Moreover, the BT showed no association with GT, which conflicts with the result of a positive association between BT and GT in some studies [1,5,6] and agrees with the absence of association in other studies [2,8]. Many factors, including tooth inclination [17] and the CTCB protocol, can impact this relationship. The images were acquired using a 0.125-mm voxel size, compared to a voxel size between 0.2 and 0.4 mm used in some previous studies [2,5,6]. Although the standard diagnostic protocol is not available at this time, smaller voxels tend to yield more accurate results [18]. Investigators have used different methodologies to measure GT, including ultrasonic device [5], which is not reliable when the gingival thickness is greater than 0.5 mm [12];and probe transparency [1,2],which does not measure the gingival thickness but only discriminates between thin or thick according to probe transparency through the free gingiva [3].

This study had some limitations. First, the cross-sectional study design limits the understanding of the sequence of events and the causal relationships among the variables. Second, a small sample was included; although a power of ≥ 0.7 was calculated for the statistically significant associations, a power of < 0.6 was obtained for associations without statistical significance. Third, a few measurements could not be made in 42 teeth due to poor visualization of the bone, gingiva, or CEJ.

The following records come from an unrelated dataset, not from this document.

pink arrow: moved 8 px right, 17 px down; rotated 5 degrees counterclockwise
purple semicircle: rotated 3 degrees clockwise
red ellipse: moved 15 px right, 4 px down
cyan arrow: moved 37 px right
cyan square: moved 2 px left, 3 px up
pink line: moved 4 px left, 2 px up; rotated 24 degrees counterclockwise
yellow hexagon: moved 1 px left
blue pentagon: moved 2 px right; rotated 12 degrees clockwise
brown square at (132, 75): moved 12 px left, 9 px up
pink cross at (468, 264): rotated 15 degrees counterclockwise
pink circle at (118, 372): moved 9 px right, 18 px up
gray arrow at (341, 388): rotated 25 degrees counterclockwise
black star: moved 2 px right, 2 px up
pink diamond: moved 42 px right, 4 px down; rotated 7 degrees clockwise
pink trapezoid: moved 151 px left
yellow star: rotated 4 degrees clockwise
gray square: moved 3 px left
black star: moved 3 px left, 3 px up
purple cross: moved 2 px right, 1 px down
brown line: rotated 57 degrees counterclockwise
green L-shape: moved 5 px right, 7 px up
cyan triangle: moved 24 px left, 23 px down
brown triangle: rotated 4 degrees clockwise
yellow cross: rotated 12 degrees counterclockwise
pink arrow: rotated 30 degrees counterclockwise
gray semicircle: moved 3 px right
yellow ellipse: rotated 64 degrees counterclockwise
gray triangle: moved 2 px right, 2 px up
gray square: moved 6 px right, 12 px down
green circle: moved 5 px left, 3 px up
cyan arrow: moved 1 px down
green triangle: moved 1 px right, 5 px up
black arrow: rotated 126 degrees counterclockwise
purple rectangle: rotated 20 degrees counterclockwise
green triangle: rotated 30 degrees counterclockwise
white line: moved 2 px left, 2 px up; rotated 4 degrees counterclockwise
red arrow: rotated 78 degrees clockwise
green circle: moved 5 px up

These results have clinical relevance related to the planning of orthodontic, periodontal and restorative treatments in anterior region of maxilla, especially when a CTCB imaging is not available. When planning orthodontic movement or periodontal flaps in areas showing lower gingival height, it would be expected a lower bone level, and in lateral incisors, a lower bone thickness as well. Therefore, the professional should be cautious during orthodontic movement and periodontal flap, as further bone loss is an undesirable outcome may compromise the treatments. In addition, although a thicker gingival margin has been considered more stable [19], it can be suggested that very thick gingival margin may jeopardize a satisfactory self-performed plaque control, which could result in a lower bone level and should be considered during periodontal surgeries. Finally, maximum attention is also demanded concerning the structures of the dentogingival attachment apparatus in the restorative treatment. Since bone and gingival levels were related to each other, a gingival recession following an esthetic rehabilitation invading the biological width would have negative esthetic impact. However, longitudinal studies are required to provide information on the cause-and-effect relationship between the bone and gingival dimensions and the clinical significance of the present results.

Conclusions

In conclusion, a greater bone thickness was associated with a higher gingival margin level at the lateral incisor, but not with bone crest level. Lower bone crest level was associated with greater gingival thickness at the central incisor and canines, and with lower gingival margin level at all the anterior maxillary teeth. Clinicians should be aware that the marginal periodontal tissue dimensions are interrelated, and the relationship varies according to the tooth type, when planning orthodontic, periodontal, and restorative treatment involving the anterior teeth.

Declarations

Conflicts of interest: The authors do not have any financial interest in the companies whose materials are included in this article.

Acknowledgements: The study was approved by the Ethical Committee of Bahiana School of Medicine and Public Health, Bahia, Brazil (protocol number: 1.759.719) and conducted according to the tenets of the Declaration of Helsinki.